Da parte di Mori - il cui caso è stato accostato da molti a quello di Enzo Tortora - nessuna recriminazione per gli anni trascorsi nelle aule di giustizia a difendersi da un’accusa poi rivelatasi infondata dopo nove anni. Solo lucide considerazioni: "Ho letto le carte, mi sono documentato. Non ho perso tempo, anzi l’ho guadagnato. Ho scontato sulla mia pelle la lentezza della giustizia. Io ho le risorse economiche per potermi difendere, le conoscenze e i mezzi per poter affrontare processi così lunghi, ma cosa sarebbe accaduto se al posto mio ci fosse stato il signor Rossi? Mai più non a me che ne sono uscito - conclude il generale Mori - ma mai più a nessun altro, perché ogni cittadino deve avere il diritto a tempi certi per la celebrazione di un processo".

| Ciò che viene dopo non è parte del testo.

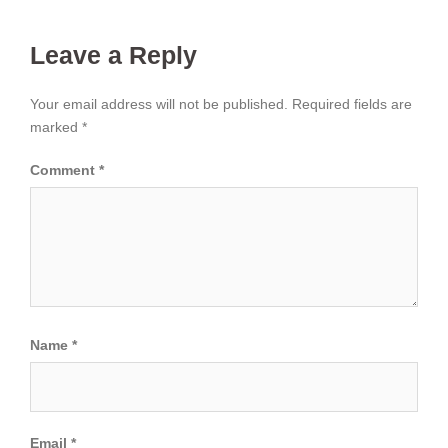
Leave a Reply
Your email address will not be published.
Required fields are
marked
*
Comment
*
Name
*
Email
*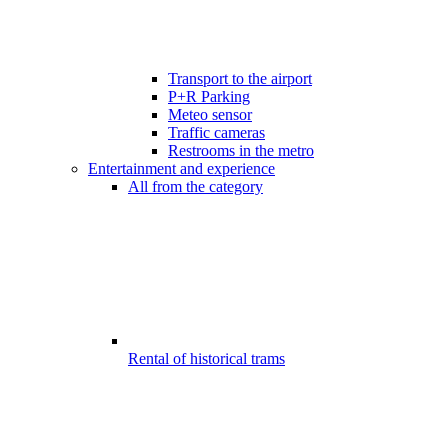
Transport to the airport
P+R Parking
Meteo sensor
Traffic cameras
Restrooms in the metro
Entertainment and experience
All from the category
Rental of historical trams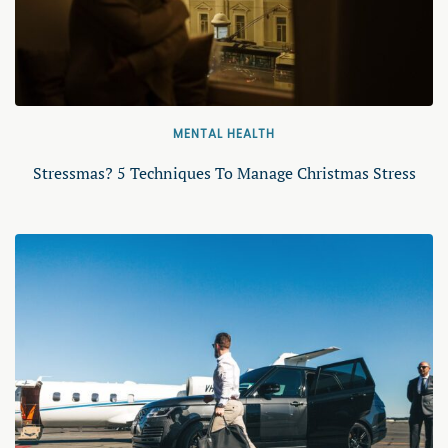
MENTAL HEALTH
Stressmas? 5 Techniques To Manage Christmas Stress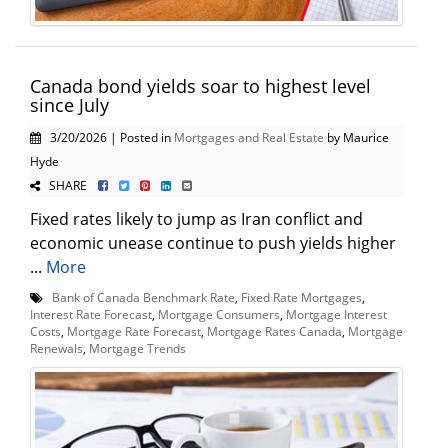
Canada bond yields soar to highest level
since July
3/20/2026 | Posted in
Mortgages and Real Estate
by Maurice
Hyde
SHARE
Fixed rates likely to jump as Iran conflict and
economic unease continue to push yields higher
...
More
Bank of Canada Benchmark Rate
,
Fixed Rate Mortgages
,
Interest Rate Forecast
,
Mortgage Consumers
,
Mortgage Interest
Costs
,
Mortgage Rate Forecast
,
Mortgage Rates Canada
,
Mortgage
Renewals
,
Mortgage Trends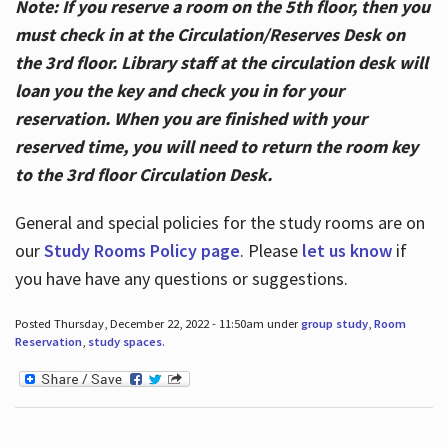
Note: If you reserve a room on the 5th floor, then you
must check in at the Circulation/Reserves Desk on
the 3rd floor. Library staff at the circulation desk will
loan you the key and check you in for your
reservation. When you are finished with your
reserved time, you will need to return the room key
to the 3rd floor Circulation Desk.
General and special policies for the study rooms are on
our
Study Rooms Policy page
. Please
let us know
if
you have have any questions or suggestions.
Posted Thursday, December 22, 2022 - 11:50am under
group study
,
Room
Reservation
,
study spaces
.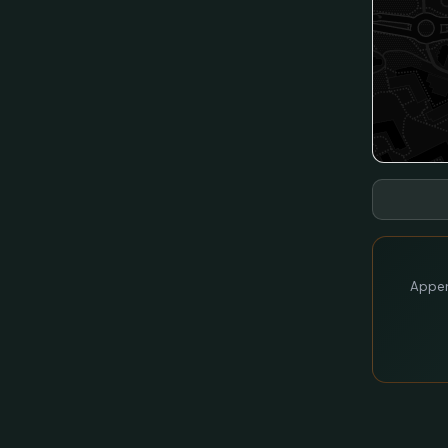
Appen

I TEMPI CERTI PER I PROCESSI

Ecco quindi la proposta di legge contro le odissee giudiziarie, che sarà inviata al ministro della Giustizia, all'Associazione nazionale magistrati e a tutti i candidati alle prossime elezioni. Il valore di principio assoluto della legge Mori, hanno detto i promotori, è "la decadenza automatica dell'azione penale in caso di superamento di termini temporali tassativamente definiti, da rapportarsi all'entità del reato". Servono risorse per la giustizia, il potenziamento degli strumenti deflattivi, la previsione di termini prescrizionali che abbiano come "dies ad quem" il deposito degli atti di indagine, ma soprattutto occorre rispettare i termini perentori proposti, pena la decadenza dell'azione: dieci giorni tra la notizia di reato e l'iscrizione nel registro degli indagati, diciotto mesi o due anni per l'esercizio dell'azione penale, due o tre anni per la sentenza di primo grado, due anni per l'appello, un anno per la Cassazione.